On Sat, 17 Jan 2015, Jakub Jelinek wrote:
> On Sat, Jan 17, 2015 at 01:18:44PM -0500, Hans-Peter Nilsson wrote:
> > (Waking up an old thread with my 2 cents due to being a little
> > behind on reading...)
> >
> > On Sat, 6 Dec 2014, Jakub Jelinek wrote:
> > > On Sat, Dec 06, 2014 at 09:28:57AM +0100, Uros Bizjak wrote:
> > > > > That's already what it does though, did you mean the opposite?  Or 
> > > > > did you
> > > > > mean to write "combine" instead of "compare"?
> > > >
> > > > The above should read "... that existing RTX *combine* pass be updated
> > > > ...", thanks for pointing out!
> > >
> > > Which target actually uses the [(operation) (set (cc) ...)] order in their
> > > *.md patterns?  Even aarch64 and arm use the [(set (cc) ...) (operation)]
> > > order that combine expects, I thought compare-elim was written for those
> > > targets?  If the vast majority of mds use the order that combine expects,
> > > I think it should be easier to adjust compare-elim.c and those few targets
> > > that diverge.
> >
> > The current cc-first order happened more of an accidental
> > opinion than an architectural decision as I vaguely recall, when
> > asking.  We also have the canonical location of a *cc clobber*,
> > i.e. last in a parallel.  For that reason, it then makes sense
> > to have the *cc-setting* last.  Changing rebelling ports doesn't
> > solve that inconsistency.
>
> Clobber is clobber, all clobbers come last, so it has nothing to do if
> cc set is first or second.

You honestly don't see the benefit of using that order also
when there's a cc-setting conceptually in place of a clobber?

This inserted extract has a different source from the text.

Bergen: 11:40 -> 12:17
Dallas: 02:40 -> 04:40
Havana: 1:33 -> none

For targets where most insns set condition-codes (and that don't
use the deprecated CC0-machinery), those insns will always be
expressed using a parallel with (most often) two members, one
being the "main" part of the insn and the other either a
(clobber (reg:CC ...)) or a (set (reg:CC ...) ...).

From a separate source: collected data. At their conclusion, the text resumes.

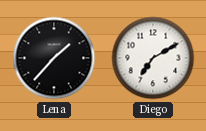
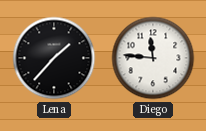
Diego: 7:10 -> 11:46
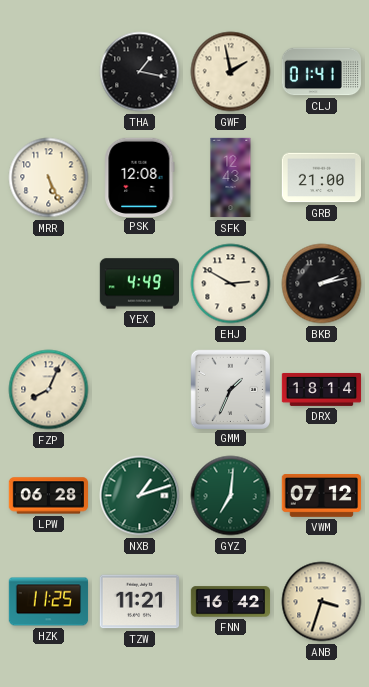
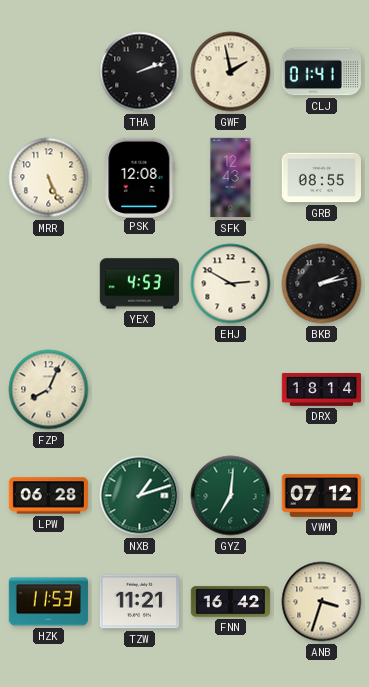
THA: 1:17 -> 2:12
GRB: 21:00 -> 08:55
YEX: 4:49 -> 4:53
GMM: 1:34 -> none
HZK: 11:25 -> 11:53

There, it doesn't make sense to have a different canonical
order.  For example: people have already brought up error-prone
operand renumbering as a problem, from the perspective of
changing *from* the compare-elim (aka. swapped) order.
Conversely, if it was declared canonical, you'd have to more
often perform otherwise needless operand renumbering in bodies
of define_expand's and define_insns (where you hopefully use
e.g. define_subst to avoid pattern explosion), when you need to
refer to the operands of the "main", non-cc part, for both the
set and the clobber substitution.

I don't insist on changing compare-elim and matching targets,
but declaring the *lack of canonical order* and having gcc cope
(by e.g. matching both), as others have suggested, makes sense.